Imprimer
Autres documents liés
Résolution 2206 (2018)
Immunité de juridiction des organisations internationales et droits des personnels
1. L’Assemblée parlementaire rappelle
sa Résolution 1979 (2014) sur
l’obligation des institutions internationales de répondre de leurs
actes en cas de violations des droits de l’homme, qui souligne que
les organisations internationales sont soumises aux obligations
relatives aux droits de l’homme.
2. L’Assemblée note que le droit de la fonction publique internationale
n’est pas codifié et que les litiges du travail sont tranchés conformément
aux normes régissant le fonctionnement de ces organisations internationales,
incluses dans les statuts ou les règlements de ces dernières, et
non pas conformément au droit national.
3. L’Assemblée note que les organisations internationales jouissent
d’une immunité juridictionnelle, qui est une immunité «de fonction»
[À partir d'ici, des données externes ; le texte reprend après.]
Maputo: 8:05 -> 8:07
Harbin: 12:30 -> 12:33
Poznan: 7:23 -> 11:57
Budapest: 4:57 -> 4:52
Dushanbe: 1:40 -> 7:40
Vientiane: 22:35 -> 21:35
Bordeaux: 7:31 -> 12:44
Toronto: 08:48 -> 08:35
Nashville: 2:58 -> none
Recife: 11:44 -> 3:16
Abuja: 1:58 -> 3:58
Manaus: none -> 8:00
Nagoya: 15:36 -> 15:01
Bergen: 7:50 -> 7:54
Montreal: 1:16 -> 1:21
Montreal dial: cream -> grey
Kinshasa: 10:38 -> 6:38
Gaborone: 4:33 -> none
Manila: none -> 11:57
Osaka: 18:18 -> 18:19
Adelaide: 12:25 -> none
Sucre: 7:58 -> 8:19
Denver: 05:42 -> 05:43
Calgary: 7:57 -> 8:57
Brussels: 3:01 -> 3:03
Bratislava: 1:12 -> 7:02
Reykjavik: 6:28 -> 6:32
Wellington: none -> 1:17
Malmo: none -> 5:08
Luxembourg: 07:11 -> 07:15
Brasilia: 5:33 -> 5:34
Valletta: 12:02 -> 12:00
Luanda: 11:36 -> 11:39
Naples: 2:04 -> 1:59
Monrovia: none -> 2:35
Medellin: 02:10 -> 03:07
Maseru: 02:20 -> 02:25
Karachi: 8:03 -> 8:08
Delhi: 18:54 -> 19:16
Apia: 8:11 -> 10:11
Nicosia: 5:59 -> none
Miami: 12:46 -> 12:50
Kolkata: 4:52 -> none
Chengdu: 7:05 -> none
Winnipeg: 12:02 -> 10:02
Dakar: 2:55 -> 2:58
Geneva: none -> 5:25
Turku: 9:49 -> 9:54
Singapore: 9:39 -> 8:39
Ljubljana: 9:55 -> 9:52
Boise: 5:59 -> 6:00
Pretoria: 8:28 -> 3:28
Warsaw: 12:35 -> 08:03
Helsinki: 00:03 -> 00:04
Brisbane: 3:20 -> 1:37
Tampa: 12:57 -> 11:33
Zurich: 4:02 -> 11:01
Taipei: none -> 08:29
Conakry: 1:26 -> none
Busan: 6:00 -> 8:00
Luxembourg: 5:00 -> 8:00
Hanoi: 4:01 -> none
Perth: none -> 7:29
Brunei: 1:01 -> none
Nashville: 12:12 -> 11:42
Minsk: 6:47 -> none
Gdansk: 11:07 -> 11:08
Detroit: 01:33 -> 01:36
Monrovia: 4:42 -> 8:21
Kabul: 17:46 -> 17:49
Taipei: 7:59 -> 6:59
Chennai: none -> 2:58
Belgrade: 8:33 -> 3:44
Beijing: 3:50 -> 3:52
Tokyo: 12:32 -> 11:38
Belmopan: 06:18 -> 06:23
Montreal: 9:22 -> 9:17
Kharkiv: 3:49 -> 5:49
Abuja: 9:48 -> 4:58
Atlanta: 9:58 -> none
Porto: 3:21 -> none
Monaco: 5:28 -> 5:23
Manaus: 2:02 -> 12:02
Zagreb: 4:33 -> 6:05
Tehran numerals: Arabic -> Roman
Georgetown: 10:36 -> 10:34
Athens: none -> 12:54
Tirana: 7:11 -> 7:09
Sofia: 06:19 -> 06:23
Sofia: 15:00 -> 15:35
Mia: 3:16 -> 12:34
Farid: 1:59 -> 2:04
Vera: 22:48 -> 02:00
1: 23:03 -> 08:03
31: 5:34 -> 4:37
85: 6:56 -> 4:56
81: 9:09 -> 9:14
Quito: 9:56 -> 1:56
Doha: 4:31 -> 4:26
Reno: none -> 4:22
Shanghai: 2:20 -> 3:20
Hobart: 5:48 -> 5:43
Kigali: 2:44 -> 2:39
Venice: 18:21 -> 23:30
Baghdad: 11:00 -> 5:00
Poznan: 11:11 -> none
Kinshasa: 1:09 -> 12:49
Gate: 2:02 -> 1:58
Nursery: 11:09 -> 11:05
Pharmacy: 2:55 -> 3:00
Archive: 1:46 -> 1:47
ne pouvant être levée que dans des cas exceptionnels. Selon la jurisprudence constante
de la Cour européenne des droits de l’homme dans des affaires concernant
des litiges du travail opposant les agents aux organisations internationales,
la levée de cette immunité ne peut être envisagée que s’il n’existe
pas d’«autres voies raisonnables de protection» des droits des intéressés.
4. L’Assemblée souligne que les agents des organisations internationales
jouissent des droits de l’homme et des libertés fondamentales garantis
par la Convention européenne des droits de l’homme (STE no 5,
«la Convention»), et notamment du droit d’accès à un tribunal et
à un procès équitable en cas de litige avec leurs employeurs (article
6 de la Convention) et du droit à la liberté d’association (article
11 de la Convention), et par la Charte sociale européenne (STE nos 35
et 163). Elle note, néanmoins, que le fonctionnement des organisations
internationales manque souvent de contrôle démocratique et médiatique,
ce qui permet d’occulter certains abus, notamment dans le cas de
litiges du travail.
5. L’Assemblée estime que les États membres du Conseil de l’Europe
devraient davantage surveiller le fonctionnement des organisations
internationales et réfléchir sur la question de savoir si les droits
de l’homme et les libertés fondamentales des agents sont respectés,
et notamment si le personnel dispose d’un accès à un «tribunal»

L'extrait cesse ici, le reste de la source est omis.